Convert map-style Dataset to Iterable?

drscotthawley · October 23, 2022, 2:36am

I want to Chain two datasets together, one of which is a normal Dataset and the other is an IterableDataset. But Chain only accepts IterableDatasets.

So, I thought I’d just create a simple Iterable version of my original map-style dataset… but it’s not working. Sample code below.

I see a few questions related to this, such as this and this SO question with no answer, but no answers.

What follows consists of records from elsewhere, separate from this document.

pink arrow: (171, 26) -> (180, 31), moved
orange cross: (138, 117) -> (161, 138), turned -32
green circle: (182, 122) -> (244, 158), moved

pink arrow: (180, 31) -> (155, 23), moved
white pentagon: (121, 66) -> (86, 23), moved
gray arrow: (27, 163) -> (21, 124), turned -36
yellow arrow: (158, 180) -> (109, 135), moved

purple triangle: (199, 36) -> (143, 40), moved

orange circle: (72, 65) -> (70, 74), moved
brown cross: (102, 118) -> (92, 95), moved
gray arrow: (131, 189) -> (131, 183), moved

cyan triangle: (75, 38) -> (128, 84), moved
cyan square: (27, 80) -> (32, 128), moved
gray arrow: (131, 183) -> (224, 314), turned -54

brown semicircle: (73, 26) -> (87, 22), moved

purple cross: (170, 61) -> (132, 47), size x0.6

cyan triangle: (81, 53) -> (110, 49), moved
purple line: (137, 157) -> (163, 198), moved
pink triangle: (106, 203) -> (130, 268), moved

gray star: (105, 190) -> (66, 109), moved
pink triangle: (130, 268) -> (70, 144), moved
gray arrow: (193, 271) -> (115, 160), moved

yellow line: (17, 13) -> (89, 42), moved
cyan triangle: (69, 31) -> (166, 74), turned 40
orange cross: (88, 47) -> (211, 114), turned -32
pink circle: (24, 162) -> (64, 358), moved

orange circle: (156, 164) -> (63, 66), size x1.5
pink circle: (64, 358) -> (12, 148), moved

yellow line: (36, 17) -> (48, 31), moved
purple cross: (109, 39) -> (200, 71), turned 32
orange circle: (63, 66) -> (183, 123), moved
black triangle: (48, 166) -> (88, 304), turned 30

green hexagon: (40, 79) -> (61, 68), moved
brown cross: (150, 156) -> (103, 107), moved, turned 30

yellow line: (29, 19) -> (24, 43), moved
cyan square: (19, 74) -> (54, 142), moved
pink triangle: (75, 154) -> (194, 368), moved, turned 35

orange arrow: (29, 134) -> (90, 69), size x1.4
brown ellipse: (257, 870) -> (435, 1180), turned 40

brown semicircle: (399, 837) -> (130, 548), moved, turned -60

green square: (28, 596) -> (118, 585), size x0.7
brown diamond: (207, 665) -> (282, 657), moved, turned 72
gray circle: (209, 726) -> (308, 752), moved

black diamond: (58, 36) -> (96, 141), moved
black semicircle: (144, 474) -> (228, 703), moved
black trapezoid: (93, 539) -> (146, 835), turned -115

How do we do this? Here’s my attempt:

class MapStyleDataset(torch.utils.data.DataSet):
    def __init__(self, path, **kwargs):
        super().__init__()
        self.filenames = glob.glob(path)

    def __getitem__(self, idx):
        data = somehow_read_from( self.filenames[idx] )
        return data

    def __len__(self):
         return len(self.filenames)


class MyIterableDataset(torch.utils.data.IterableDataset):
    def __init__(self, *args, **kwargs):
        super().__init__()
        self.this = MapStyleDataset(args, kwargs)
        self.len = len(self.this)

    def __iter__(self):
        return self.this.__getitem__(random.randint(0, self.len))

Let’s assume MapStyleDataset works fine. You can do next(iter(....)) on it properly.

But when I try to do next(iter(....)) on the Iterable dataset, over and over I get error messages that read:

TypeError: iter() returned non-iterator of type 'Tensor'

How do do this conversion properly? Thanks.

drscotthawley · October 23, 2022, 2:59am

ANSWER: So close! Just need to use yield instead of return to return data from __iter__.